Teodora’nın Düşmanları –Les Ennemies de Théodora-, publié en 2005 est le premier roman de l’écrivain. Ce roman, qui se passe aux temps anciens d’Arnatvutköy, prend son sujet des rêves de Théodora, qui est Grecque et qui travaille dans un manoir à Arnavutköy. Ce roman, que l’écrivain a inspiré de son enfance qui s’est passé à Arnavutköy, porte les caractéristiques d’un mémoire aussi. La construction qui raconte une seule journée, grâce aux retours faits dans la narration, présente les plusieurs épisodes compris par la tradition de manoir. La distinction entre le haut et le bas de la maison, bouge sur la ligne des propriétaires du manoir et les servants et parle de la distinction des classes sociales que la vie de manoir contient. Le manoir est l’état matérialisé d’une époque de transition. Le monsieur, propriétaire du manoir qui travaille avec les liens d’Europe, qui parle une langue étrangère, et qui offre de champagne et de caviar a ses invités, est un homme moderne, mais le manoir porte les traces profonds des traditions Ottomans grâce à sa texture interne. L’écrivain met Théodora, qui travaille à l’étage milieu du manoir au centre du roman. Théodora prend tout ce qui dérange Monsieur comme son ennemie.

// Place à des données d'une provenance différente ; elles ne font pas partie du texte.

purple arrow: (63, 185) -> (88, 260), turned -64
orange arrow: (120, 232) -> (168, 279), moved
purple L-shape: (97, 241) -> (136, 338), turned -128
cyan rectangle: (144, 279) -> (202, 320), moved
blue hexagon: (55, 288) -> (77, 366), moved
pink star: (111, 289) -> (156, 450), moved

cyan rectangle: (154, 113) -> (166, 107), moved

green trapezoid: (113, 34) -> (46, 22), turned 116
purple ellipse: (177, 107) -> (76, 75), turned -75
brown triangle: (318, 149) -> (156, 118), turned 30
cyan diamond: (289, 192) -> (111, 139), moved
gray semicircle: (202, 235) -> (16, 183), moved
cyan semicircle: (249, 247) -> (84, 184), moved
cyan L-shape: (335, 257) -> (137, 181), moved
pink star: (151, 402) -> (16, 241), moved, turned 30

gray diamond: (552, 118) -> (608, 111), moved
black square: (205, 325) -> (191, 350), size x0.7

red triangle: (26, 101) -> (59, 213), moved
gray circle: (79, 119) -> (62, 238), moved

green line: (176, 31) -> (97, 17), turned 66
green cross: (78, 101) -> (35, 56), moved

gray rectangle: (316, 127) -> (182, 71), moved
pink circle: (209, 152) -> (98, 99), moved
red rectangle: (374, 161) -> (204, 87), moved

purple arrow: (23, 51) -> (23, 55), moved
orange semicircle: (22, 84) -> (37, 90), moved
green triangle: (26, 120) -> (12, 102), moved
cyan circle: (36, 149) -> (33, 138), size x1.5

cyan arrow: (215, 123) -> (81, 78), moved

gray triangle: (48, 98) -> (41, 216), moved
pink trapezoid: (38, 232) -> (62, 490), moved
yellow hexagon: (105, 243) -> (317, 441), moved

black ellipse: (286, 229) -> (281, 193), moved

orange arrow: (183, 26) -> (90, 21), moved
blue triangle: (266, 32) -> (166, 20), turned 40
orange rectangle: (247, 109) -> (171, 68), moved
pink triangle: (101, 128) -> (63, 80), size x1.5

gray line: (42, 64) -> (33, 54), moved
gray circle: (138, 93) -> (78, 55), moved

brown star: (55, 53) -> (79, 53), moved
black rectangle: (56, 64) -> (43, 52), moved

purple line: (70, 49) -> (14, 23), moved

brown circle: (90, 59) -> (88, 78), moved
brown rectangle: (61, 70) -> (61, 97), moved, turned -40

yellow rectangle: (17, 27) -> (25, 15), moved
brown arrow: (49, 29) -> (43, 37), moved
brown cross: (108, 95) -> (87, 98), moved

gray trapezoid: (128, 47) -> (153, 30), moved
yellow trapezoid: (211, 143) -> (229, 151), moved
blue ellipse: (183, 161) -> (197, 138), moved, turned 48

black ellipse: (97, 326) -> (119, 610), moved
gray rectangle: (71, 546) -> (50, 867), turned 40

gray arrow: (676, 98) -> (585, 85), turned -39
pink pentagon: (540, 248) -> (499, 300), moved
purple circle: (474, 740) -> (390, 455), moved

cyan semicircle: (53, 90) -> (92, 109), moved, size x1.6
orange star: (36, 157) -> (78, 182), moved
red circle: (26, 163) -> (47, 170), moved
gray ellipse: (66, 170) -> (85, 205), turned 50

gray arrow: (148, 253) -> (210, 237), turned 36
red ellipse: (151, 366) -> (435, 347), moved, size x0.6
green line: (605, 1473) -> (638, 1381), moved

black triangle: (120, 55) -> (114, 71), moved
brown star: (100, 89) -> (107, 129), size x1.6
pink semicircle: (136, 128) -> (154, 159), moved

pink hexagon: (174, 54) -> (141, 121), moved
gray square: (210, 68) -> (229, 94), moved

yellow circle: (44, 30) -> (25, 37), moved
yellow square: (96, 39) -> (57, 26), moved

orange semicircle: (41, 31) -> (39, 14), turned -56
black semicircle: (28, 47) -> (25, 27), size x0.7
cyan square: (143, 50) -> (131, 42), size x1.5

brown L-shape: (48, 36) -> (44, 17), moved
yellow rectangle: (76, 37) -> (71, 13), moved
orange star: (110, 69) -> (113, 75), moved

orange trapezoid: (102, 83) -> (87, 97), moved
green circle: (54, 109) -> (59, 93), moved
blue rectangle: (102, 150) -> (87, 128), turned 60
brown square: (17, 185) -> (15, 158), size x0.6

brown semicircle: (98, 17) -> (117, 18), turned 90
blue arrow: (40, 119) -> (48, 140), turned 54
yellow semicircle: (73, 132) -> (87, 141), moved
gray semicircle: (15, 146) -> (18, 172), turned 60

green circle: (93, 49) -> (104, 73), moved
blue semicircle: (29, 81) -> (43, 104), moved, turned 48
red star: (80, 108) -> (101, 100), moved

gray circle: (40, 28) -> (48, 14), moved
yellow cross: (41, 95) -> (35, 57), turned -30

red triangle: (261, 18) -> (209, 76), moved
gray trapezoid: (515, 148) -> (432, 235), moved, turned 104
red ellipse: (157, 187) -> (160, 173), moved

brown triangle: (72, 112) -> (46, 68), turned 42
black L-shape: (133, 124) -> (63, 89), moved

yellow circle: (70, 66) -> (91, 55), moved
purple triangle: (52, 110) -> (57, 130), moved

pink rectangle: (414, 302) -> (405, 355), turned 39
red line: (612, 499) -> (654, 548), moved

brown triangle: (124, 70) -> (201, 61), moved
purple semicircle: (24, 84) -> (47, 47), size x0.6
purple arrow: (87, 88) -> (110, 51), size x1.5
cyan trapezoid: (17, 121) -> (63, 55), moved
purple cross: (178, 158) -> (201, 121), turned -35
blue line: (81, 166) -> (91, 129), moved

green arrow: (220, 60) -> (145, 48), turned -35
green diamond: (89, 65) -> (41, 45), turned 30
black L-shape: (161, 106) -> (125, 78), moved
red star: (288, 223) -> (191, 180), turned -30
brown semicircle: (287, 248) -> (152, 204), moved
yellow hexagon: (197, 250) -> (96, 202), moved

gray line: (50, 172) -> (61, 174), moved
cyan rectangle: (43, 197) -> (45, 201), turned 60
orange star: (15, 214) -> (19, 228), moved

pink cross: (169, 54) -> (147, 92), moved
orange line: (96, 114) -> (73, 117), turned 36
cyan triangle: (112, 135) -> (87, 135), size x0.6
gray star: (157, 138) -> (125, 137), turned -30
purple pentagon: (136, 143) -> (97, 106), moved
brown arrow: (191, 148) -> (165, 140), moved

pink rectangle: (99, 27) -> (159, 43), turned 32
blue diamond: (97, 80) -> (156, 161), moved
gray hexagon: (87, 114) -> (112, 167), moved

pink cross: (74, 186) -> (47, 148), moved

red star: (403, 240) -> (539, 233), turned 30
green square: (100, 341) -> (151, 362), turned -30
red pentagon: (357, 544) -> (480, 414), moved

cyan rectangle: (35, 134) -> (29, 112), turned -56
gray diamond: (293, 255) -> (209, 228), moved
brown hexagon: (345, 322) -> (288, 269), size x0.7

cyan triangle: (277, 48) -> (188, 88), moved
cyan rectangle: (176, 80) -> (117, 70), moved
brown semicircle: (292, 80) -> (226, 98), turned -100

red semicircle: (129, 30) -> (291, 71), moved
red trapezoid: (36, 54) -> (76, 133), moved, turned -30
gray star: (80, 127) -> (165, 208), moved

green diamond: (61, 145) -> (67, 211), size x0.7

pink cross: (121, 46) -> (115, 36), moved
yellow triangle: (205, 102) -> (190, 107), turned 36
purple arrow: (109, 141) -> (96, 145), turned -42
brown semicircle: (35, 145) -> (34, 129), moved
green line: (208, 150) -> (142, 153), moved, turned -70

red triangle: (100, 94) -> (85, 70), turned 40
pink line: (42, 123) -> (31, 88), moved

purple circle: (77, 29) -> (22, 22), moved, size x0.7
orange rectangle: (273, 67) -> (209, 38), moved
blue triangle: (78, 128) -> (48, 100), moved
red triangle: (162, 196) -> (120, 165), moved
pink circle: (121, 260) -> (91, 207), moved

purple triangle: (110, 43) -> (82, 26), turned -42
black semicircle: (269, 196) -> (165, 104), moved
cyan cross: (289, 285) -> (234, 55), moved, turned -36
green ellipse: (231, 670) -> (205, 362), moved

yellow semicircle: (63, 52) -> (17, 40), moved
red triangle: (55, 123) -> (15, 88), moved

Théodora qui écoute les voix dans sa tête, qui fait des rêves érotiques, et qui sait tout ce qui passe à l’intérieur et à l’extérieur du manoir, prend son lieu dans le roman étant un figure symbolique de la culture de minorité qui est une partie monolithique de la vie quotidienne de la société qui évolue de la tradition Ottoman au moderne. Les derniers œuvres d’Ilyasoğlu qui s’est mis encore sur les travaux des biographies de musiciens, après Teodora’nın Düşmanları –Les Ennemies de Théodora- sont sur Nevit Kodallı et Yalçın Tura.

Les Références :
1- "Evin İlyasoğlu: Özgeçmiş." Evin İlyasoğlu. Web. 07 Aralık 2011. <http://www.evinilyasoglu.com/ozgecmisi/>.
2- "Evin İlyasoğlu." PAN. Web. 07 Aralık 2011. <http://www.pandukkan.com/yazarlar/e-f/evin.html>.
3- İlyasoğlu, Evin. Teodora'nın Düşmanları. İstanbul: Remzi, 2005.